Stop Listening To Customers… Sometimes

In a recent post, I listed valuable quotes from Steve Jobs. Here’s one of them:

You can’t just ask customers what they want and then try to give that to them. By the time you get it built, they’ll want something new.

Jobs seems to be saying that you shouldn’t bother listening to customers. Is that what companies should do?

My take: No. Companies should not stop listening to customers. But they do need to understand what they’re listening for and recognize the limitation to some listening systems.

To start the discussion, here’s a basic loyalty model that I like to use. It’s based on defining a simple hierarchy of customer needs:

  • Expectations: What customers think they’ll get from a company, which is heavily based on their perception of the company.
  • Core needs: What customers want from a company, which is heavily influenced by their perception of what is normal and mainstream in an industry.
  • Desires: What customers really want, which is not based on any company or industry activity and is often difficult for them to articulate.

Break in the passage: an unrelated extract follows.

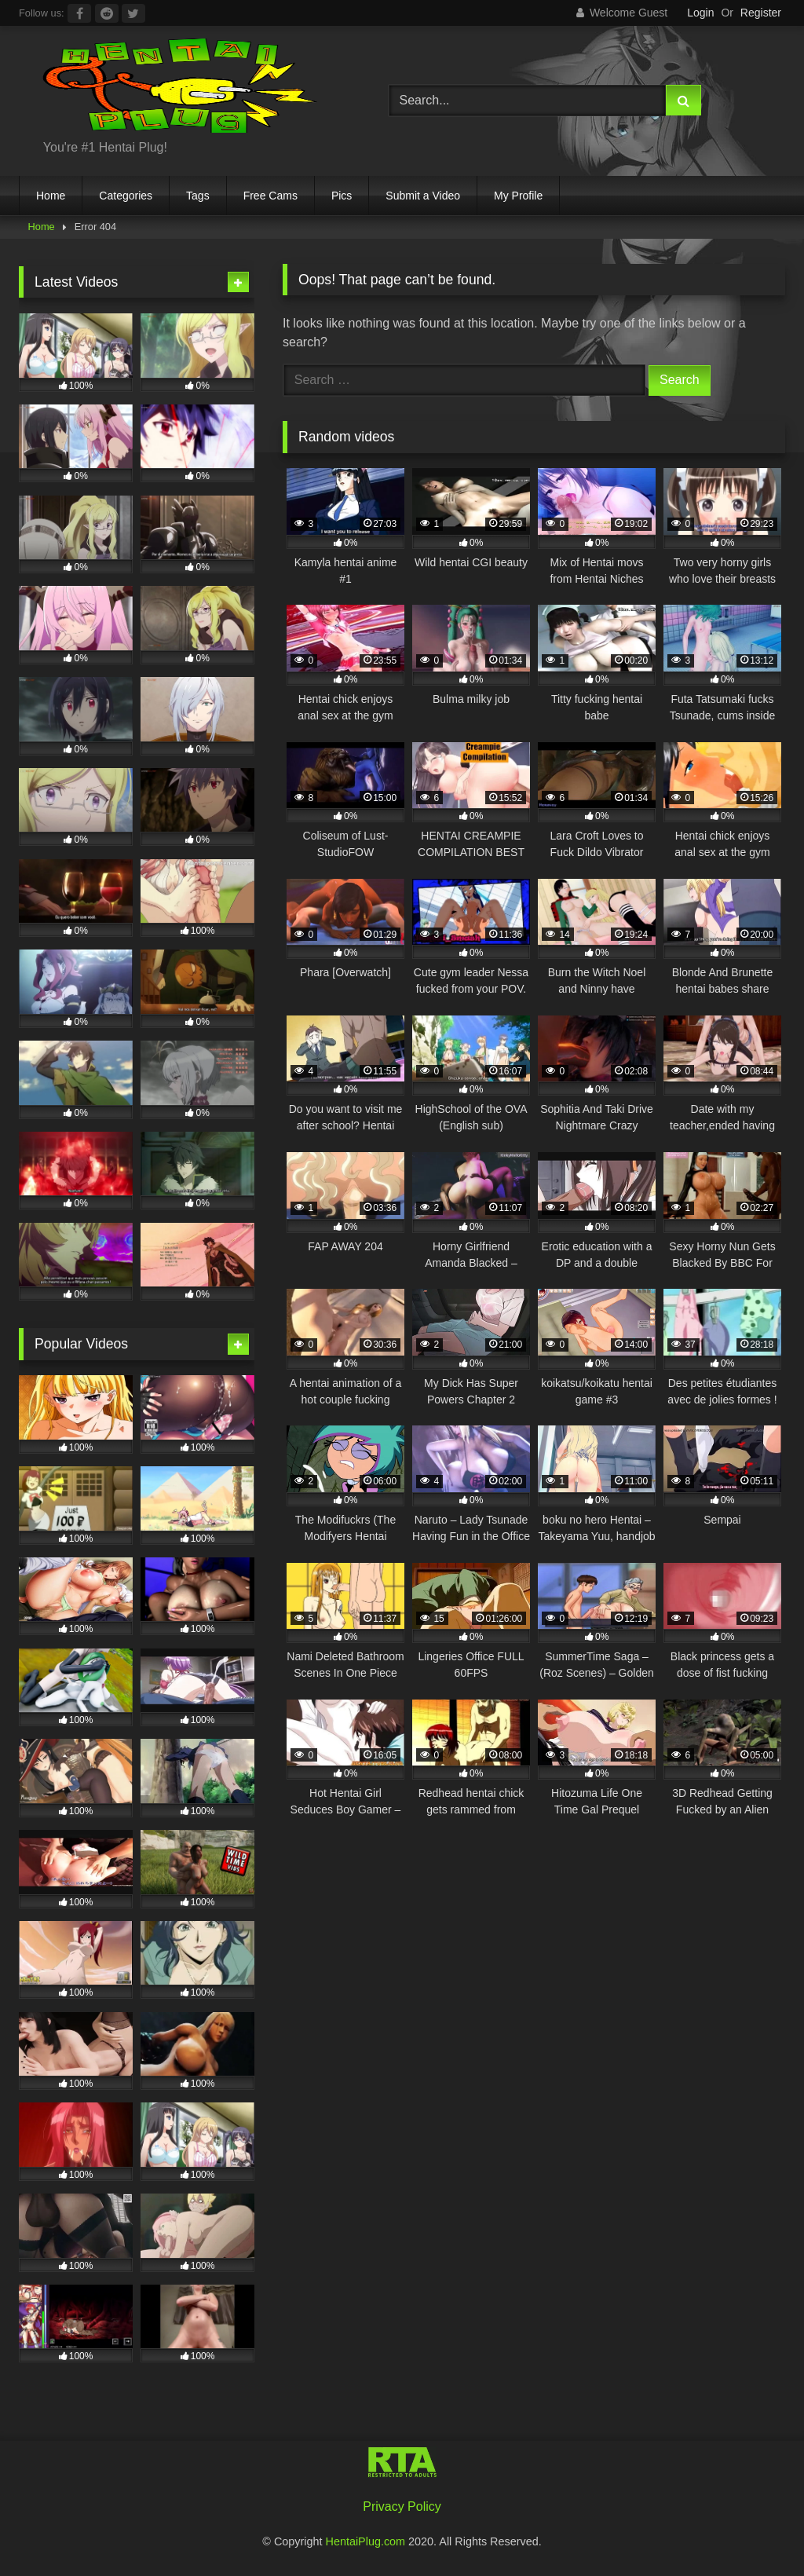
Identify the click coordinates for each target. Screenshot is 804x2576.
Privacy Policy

As companies meet these needs, they build stronger emotional connections with customers. At the highest level, when they meet customers’ desires, companies end up with engaged customers — the raving fans that will promote and defend the brand.

Going back to Jobs’ comment, I agree that you can’t rely on simple customer feedback to identify their desires. Consumers weren’t telling Apple that they wanted a new MP3 player, iTunes, an Apple phone, or even Apple retail stores. Those “breakthrough” experiences came from understanding what customers really desire. In technology, desires can be even more difficult to articulate because people can’t even imagine the possibility of future capabilities.

Most customer listening efforts, which are often part of voice of the customer programs, can uncover expectations and many of customers’ core needs. But they are weak at uncovering desires. To grow the number of engaged customers, companies need to think of less traditional ways of getting customer feedback to uncover desires, like ethnography. It also helps to have a visionary like Steve Jobs who can envision the potential of technology and the evolution of consumer desires.

Unfortunately, most companies don’t have someone like Steve Jobs to rely on.

The bottom line: if you listen to customers, you might not hear their desires

Wells Fargo Improves Communications With Ethnography

Robin Beers (VP of Customer Insights) and Helene Alunni-Botteri (Vice President, Strategic Planning) at Wells Fargo briefed me about a research project in which the bank used ethnographic techniques to examine its written communications. It was a pretty novel approach, so I published a research report about the effort. Here are some of the highlights of their project.

The objectives.Wells Fargo (like all large banks) sends a wide variety of communications, both online and offline, to their customers. Wells Fargo wanted to make sure that the collection of these communications were “customer friendly.” In particular, the bank wanted to see how customers responded to its “Writing With C-A-R-E” (Consistent, Approachable, Resepectful, and Empathetic) guidelines.

The study.The bank recruited 20 customers who matched their three target personas to comment on all of the communications (e.g., account service notification, marketing solicitations) they received from Wells Fargo and other organizations over a 30-day period. These customers called a toll-free number to share their immediate reaction about the documents and they also kept a scrapbook in which they wrote comments about each communication. The bank brought the most engaged customers together to debrief them in-person about their scrapbooks.

Lessons learned. Here are some of the insights that Wells Fargo took away from the research:

  • The bank’s communications were meeting the basic needs of customers, but were falling short on the humanistic dimensions of “approachable” and “empathetic.”
  • Customers wanted the bank to communicate like it knew them, similar to other communications they received from organizations like AARP.
  • Marketing messages, especially those with presumptive language like “Congratulations!” or “Good News,” were viewed quite negatively; customers used words like “ploy” and “scheme” to describe them.
  • The bank could mitigate negative reactions to bad news like a notice of insufficient funds if the communications provided relevant advice.
  • Many consumers view the bank’s Website as the primary visual reference point; noticing differences with layout, color, and other design elements in the communications.
  • To ensure that the results were actionable, key stakeholders were engaged throughout the process. The findings were “socialized” with 700+ content writers across Wells Fargo during 30+ workshops.

Thanks. Thank you Robin and Helene for sharing this information.

The bottom line: There’s no substitute for the customers’ point of view.